The sun was slipping into the sea when Relm decided to go back home.  Low clouds obscured the otherwise magnificent view, making Thamasa’s artificial lights stand out all the more in the darkness.

It’s all so beautiful, Relm thought, pausing to take in the view.  Moving by well-practiced instinct, Relm pulled out her sketchbook, flipped to a new page and penciled in a quick sketch.  The unfortunate writing utensil was worn down to the nib, but it still could not reflect what Relm saw.  Maybe as a watercolor—

Seized by a sudden burst of energy, Relm tucked her pencil behind her ear and broke into a run, the view of Thamasa planted in her mind.

– Relm –

Relm stepped back from the canvas, exhausted but satisfied.  While the technical points of the painting were a bit weak due to her lack of practice, the whole effect of the picture had managed to capture that moment.

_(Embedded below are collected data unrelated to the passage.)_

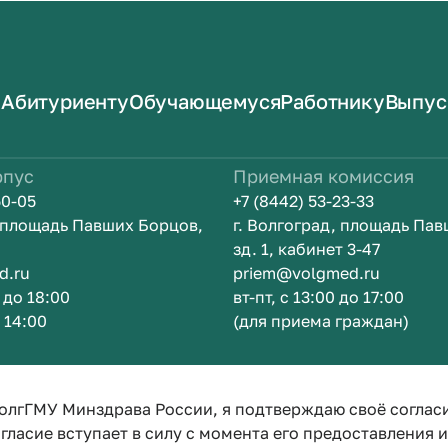
Абитуриенту
Обучающемуся
Работнику
Выпус
рпус
Приемная комиссия
50-05
+7 (8442) 53-23-33
, площадь Павших Борцов,
г. Волгоград, площадь Па
зд. 1, кабинет 3-47
d.ru
priem@volgmed.ru
0 до 18:00
вт-пт, с 13:00 до 17:00
о 14:00
(для приема граждан)
ом
Искусство 
олгГМУ Минздрава России, я подтверждаю своё соглас
гласие вступает в силу с момента его предоставления 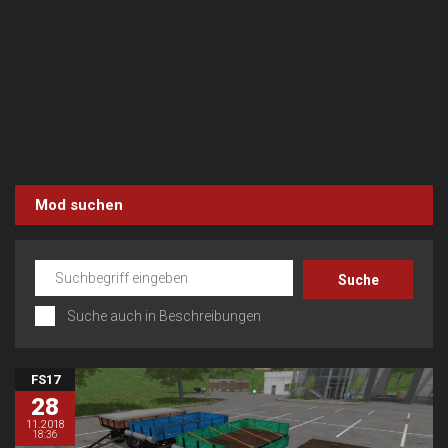
Mod suchen
Suche auch in Beschreibungen
FS17
28
11.2018
18:36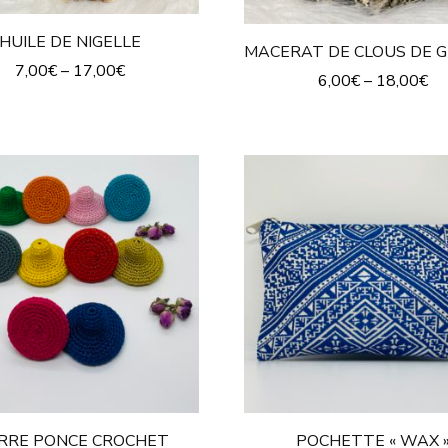
HUILE DE NIGELLE
MACERAT DE CLOUS DE G
7,00
€
–
17,00
€
6,00
€
–
18,00
€
ERRE PONCE CROCHET
POCHETTE « WAX 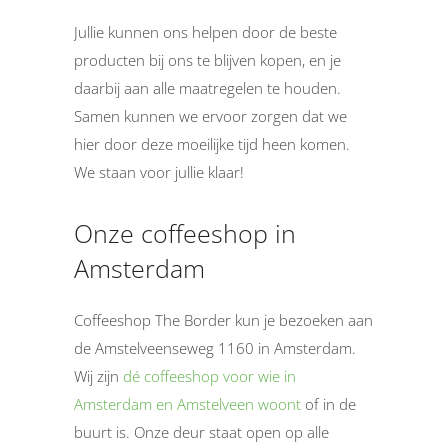
Jullie kunnen ons helpen door de beste
producten bij ons te blijven kopen, en je
daarbij aan alle maatregelen te houden.
Samen kunnen we ervoor zorgen dat we
hier door deze moeilijke tijd heen komen.
We staan voor jullie klaar!
Onze coffeeshop in
Amsterdam
Coffeeshop The Border kun je bezoeken aan
de Amstelveenseweg 1160 in Amsterdam.
Wij zijn
dé coffeeshop voor wie in
Amsterdam en Amstelveen woont
of in de
buurt is. Onze deur staat open op alle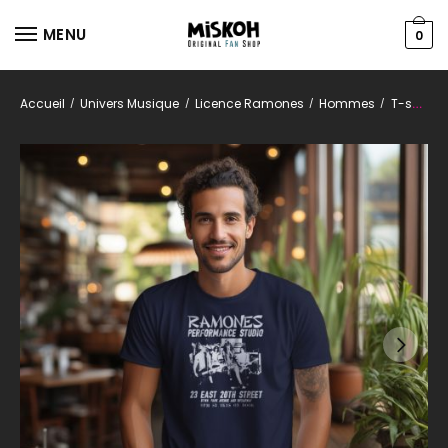
MENU
0
Accueil
Univers Musique
Licence Ramones
Hommes
T-shirts
/
/
/
/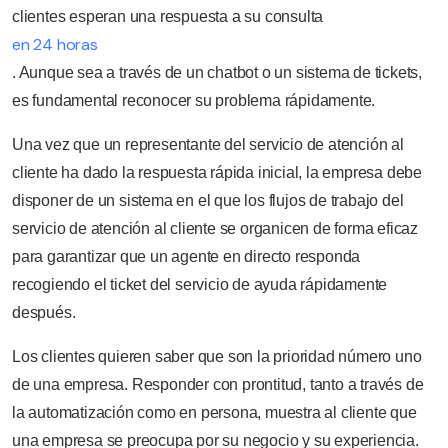
clientes esperan una respuesta a su consulta
en 24 horas
. Aunque sea a través de un chatbot o un sistema de tickets,
es fundamental reconocer su problema rápidamente.
Una vez que un representante del servicio de atención al
cliente ha dado la respuesta rápida inicial, la empresa debe
disponer de un sistema en el que los flujos de trabajo del
servicio de atención al cliente se organicen de forma eficaz
para garantizar que un agente en directo responda
recogiendo el ticket del servicio de ayuda rápidamente
después.
Los clientes quieren saber que son la prioridad número uno
de una empresa. Responder con prontitud, tanto a través de
la automatización como en persona, muestra al cliente que
una empresa se preocupa por su negocio y su experiencia.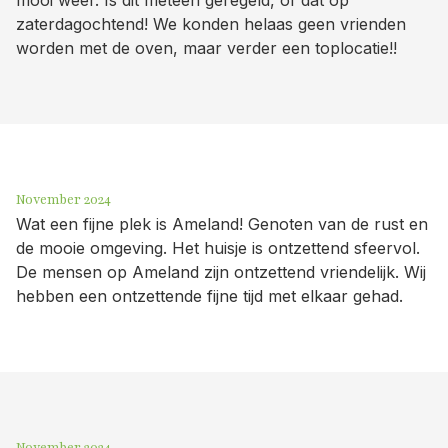
zaterdagochtend! We konden helaas geen vrienden
worden met de oven, maar verder een toplocatie!!
November 2024
Wat een fijne plek is Ameland! Genoten van de rust en
de mooie omgeving. Het huisje is ontzettend sfeervol.
De mensen op Ameland zijn ontzettend vriendelijk. Wij
hebben een ontzettende fijne tijd met elkaar gehad.
November 2024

And yet painting seemed to be incomplete.  Stepping back, Relm took another look at it and realized that the lower right hand corner needed something to balance the composition.  But what could she add?

A solitary figure clad all in black clothes, a large dog following close behind, the two walking towards the dim light in the horizon—

Swishing her brush in the cloudy water, Relm picked the appropriate colors and began to add the details.


Unnecessarily Long and Tiresome Authoress’ Notes:
In a moment of art imitating life (or maybe the other way around), this was inspired by my own struggles with writer’s block.